The highly anticipated trial between Getty Images (Getty) and Stability AI (Stability) commenced today in the UK High Court. This case is expected to be a pivotal moment in the ongoing debate over AI and copyright law and represents the most significant legal test yet on whether training a model on copyrighted material amounts to infringement. The case also takes place against the backdrop of debate in UK parliament – where the Commons and Lords have been locked in a similar dispute after the government proposed that copyright holders would have to opt out of their material being used to train algorithms and produce AI-generated content, otherwise it would be free to use by tech companies.
Getty Images, a leading provider of stock photography that syndicates the work of about 50,000 photographers to customers in more than 200 countries, has accused Stability (a London-based AI company) of unauthorised use of millions of copyrighted images to train its AI model, Stable Diffusion.

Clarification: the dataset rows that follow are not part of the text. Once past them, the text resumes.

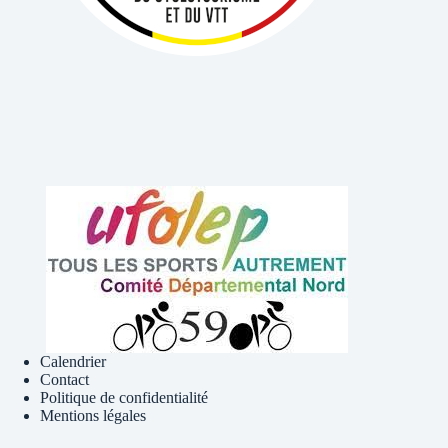
Calendrier
Contact
Politique de confidentialité
Mentions légales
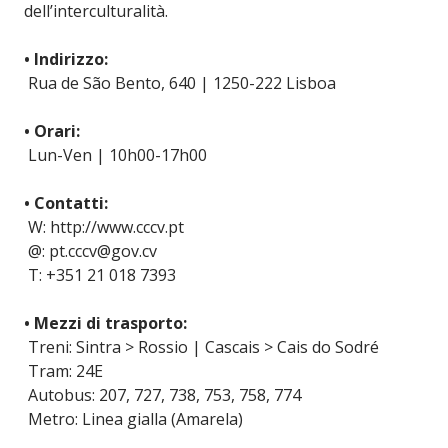
dell’interculturalità.
• Indirizzo:
Rua de São Bento, 640 | 1250-222 Lisboa
• Orari:
Lun-Ven | 10h00-17h00
• Contatti:
W: http://www.cccv.pt
@: pt.cccv@gov.cv
T: +351 21 018 7393
• Mezzi di trasporto:
Treni: Sintra > Rossio | Cascais > Cais do Sodré
Tram: 24E
Autobus: 207, 727, 738, 753, 758, 774
Metro: Linea gialla (Amarela)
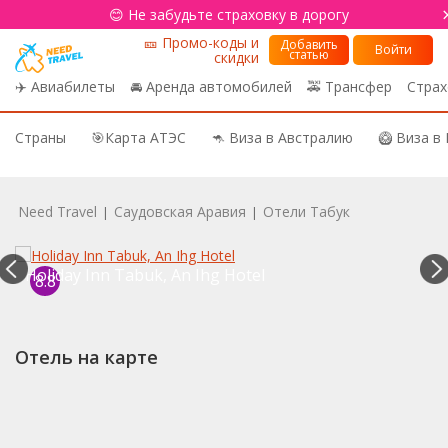
😊 Не забудьте страховку в дорогу
🎫 Промо-коды и
Добавить
Войти
статью
скидки
✈️ Авиабилеты
🚘 Аренда автомобилей
🚕 Трансфер
Страх
Страны
🎯Карта АТЭС
🦘 Виза в Австралию
🥝 Виза в
Need Travel
Саудовская Аравия
Отели Табук
|
|
Holiday Inn Tabuk, An Ihg Hotel
8.8
Отель на карте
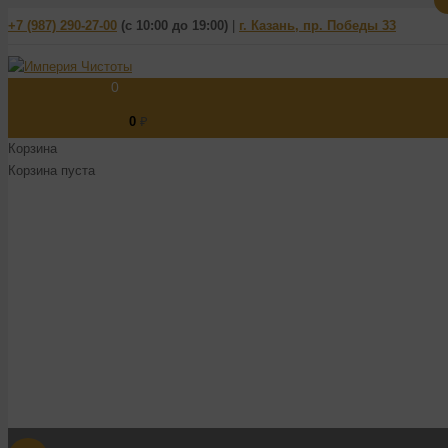
+7 (987) 290-27-00
(
с 10:00 до 19:00)
|
г. Казань, пр. Победы 33
0
0
₽
Корзина
Корзина пуста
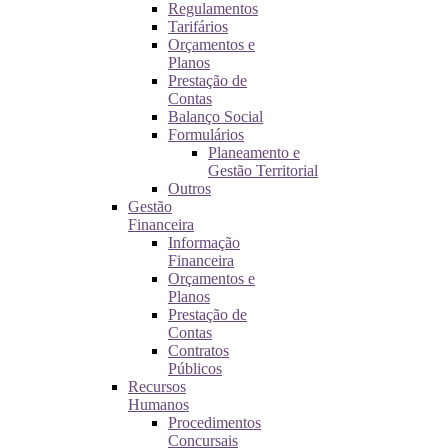
Regulamentos
Tarifários
Orçamentos e
Planos
Prestação de
Contas
Balanço Social
Formulários
Planeamento e
Gestão Territorial
Outros
Gestão
Financeira
Informação
Financeira
Orçamentos e
Planos
Prestação de
Contas
Contratos
Públicos
Recursos
Humanos
Procedimentos
Concursais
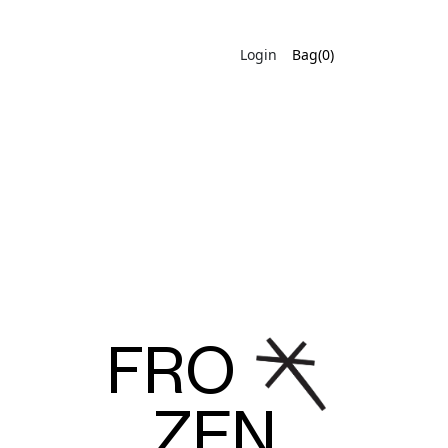
Login
Bag(0)
FRO
ZEN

Getty’s arguments in the main are twofold:
1 Stable Diffusion’s use/copying of images required a paid licence, which it did not have; and
2. that Stable Diffusion’s outputs reproduce substantial parts of its works.
Stability, however, deny the allegations, arguing that its AI training practices took place outside of the UK and thus fall outside of UK copyright law. Getty are bringing a parallel case in the US.
The trial, expected to last several weeks, will address key legal questions, including whether AI-generated content infringes copyright and whether AI companies can legally train their models using publicly available images. The outcome of the case could have far-reaching implications for the AI industry, shaping future regulations on intellectual property and AI development – most notably the proposed UK AI bill. Peter Kyle, the UK technology secretary, intends to introduce a “comprehensive” AI bill in the next parliamentary session to address concerns about issues including safety and copyright; this has been met with concern about delay of regulation of an industry so clearly in need of direction.
A victory for Getty here would prompt re-evaluation on how AI models are trained, and victory for Stability would undoubtedly embolden developers to continue training models on publicly available materials – at least for now.